The company was formed in mid-1976 by James A. Carr with $2,000. (There was no one connected with the firm by the name of Lloyd. Carr thought people might associate the company with Lloyd's of London.) It grew in 18 months to include 12 offices and 700 employees, with annual sales of $50 million. The company sold commodities options on London exchanges using boiler room tactics, including cold calling and high pressure sales. The company charged commissions of up to 500% and misled investors about risks. Lloyd Carr sometimes have not actually bought the options, but kept the money. An estimated 97% of investors lost money, with total estimated losses to customers of $28 million. Carr sent about $5 million to $8 million of the funds to foreign bank accounts he controlled. Throughout 1977, the Commodity Futures Trading Commission took legal action against the company, and an injunction was issued in December 1977. The company was placed in receivership in January 1978.
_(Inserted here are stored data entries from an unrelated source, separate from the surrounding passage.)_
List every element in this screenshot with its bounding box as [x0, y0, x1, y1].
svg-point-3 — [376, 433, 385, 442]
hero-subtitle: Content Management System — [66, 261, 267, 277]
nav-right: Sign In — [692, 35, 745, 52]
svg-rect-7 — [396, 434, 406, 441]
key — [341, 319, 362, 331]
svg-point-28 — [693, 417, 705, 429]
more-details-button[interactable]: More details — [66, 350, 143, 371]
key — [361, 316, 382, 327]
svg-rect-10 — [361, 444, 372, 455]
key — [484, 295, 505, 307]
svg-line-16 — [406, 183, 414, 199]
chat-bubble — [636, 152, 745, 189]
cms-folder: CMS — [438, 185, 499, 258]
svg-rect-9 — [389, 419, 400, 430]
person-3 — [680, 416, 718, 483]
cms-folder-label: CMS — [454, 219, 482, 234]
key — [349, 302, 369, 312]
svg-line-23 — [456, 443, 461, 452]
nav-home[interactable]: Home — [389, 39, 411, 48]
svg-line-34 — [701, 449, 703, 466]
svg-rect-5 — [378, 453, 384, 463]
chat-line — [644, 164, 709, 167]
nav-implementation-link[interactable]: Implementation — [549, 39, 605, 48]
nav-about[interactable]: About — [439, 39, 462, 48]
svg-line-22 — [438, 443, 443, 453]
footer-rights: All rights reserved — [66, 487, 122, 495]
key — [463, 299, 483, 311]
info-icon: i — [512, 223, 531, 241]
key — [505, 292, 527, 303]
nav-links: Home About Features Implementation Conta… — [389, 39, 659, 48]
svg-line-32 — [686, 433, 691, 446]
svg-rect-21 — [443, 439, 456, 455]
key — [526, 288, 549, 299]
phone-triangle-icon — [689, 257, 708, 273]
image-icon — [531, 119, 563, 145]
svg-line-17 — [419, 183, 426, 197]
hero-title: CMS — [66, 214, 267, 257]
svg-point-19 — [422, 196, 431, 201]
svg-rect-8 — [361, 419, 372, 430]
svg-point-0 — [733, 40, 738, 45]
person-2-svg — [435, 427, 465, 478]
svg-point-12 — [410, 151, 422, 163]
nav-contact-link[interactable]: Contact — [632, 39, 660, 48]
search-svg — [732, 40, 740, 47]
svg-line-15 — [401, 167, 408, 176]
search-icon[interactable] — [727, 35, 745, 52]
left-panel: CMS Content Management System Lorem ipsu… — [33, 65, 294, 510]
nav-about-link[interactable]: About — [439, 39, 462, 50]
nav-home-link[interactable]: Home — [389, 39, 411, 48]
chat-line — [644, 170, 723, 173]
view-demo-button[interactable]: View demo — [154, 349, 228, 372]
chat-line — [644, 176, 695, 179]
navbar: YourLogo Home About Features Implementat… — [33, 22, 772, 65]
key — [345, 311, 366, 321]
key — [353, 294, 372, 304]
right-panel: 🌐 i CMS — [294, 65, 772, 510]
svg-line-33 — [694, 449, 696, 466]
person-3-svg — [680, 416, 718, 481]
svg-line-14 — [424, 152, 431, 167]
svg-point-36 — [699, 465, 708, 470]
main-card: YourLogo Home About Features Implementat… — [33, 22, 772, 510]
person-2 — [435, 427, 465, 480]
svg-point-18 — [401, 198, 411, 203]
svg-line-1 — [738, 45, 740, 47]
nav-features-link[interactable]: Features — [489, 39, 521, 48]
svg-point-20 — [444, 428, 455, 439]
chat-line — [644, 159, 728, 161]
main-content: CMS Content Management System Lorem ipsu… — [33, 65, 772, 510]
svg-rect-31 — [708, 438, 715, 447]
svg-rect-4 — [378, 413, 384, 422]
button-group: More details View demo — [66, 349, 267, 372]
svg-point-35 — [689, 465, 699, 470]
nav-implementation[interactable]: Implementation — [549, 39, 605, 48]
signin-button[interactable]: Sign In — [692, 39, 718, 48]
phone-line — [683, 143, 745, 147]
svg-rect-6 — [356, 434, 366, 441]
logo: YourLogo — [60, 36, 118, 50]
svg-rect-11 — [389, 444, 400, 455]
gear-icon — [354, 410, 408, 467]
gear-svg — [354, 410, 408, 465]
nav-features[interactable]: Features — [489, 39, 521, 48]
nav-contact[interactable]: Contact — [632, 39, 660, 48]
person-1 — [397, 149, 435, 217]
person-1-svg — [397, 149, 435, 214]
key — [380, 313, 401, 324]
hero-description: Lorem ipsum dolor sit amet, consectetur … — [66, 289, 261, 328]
James A. Carr was arrested in January 1978 and after being fingerprinted was found to be Alan H. Abrahams, an escaped convict. He had fled a New Jersey minimum security prison in December 1974, where he was serving a four to six year sentence for fraud and writing bad checks. After his arrest in 1978, Abrahams jumped his $100,000 bail but was caught in Florida a few weeks later. In April 1978, he was sentenced to 2 1/2 years in prison for violating probation in a 1971 federal tax case. In June 1980, he pleaded guilty to seven counts of fraud in connection with the Lloyd Carr case and was sentenced to seven years in prison. His attorney was F. Lee Bailey. Abrahams was released in February 1983, but was again arrested in 1984 on charges of being a fugitive from justice from New Jersey. Five other employees of Lloyd Carr were convicted in February 1979 of mail and wire fraud.

As a result of the fraud at Lloyd Carr and similar operations, the sale of commodity options on foreign exchanges was banned by the Commodity Futures Trading Commission as of June 1, 1978.

Abrahams' name surfaced again in 1992, when it was revealed that after being jilted by a society real estate broker, he became an informant against one of the so-called Society Seven, a group of socially prominent New Yorkers involved in insider trading.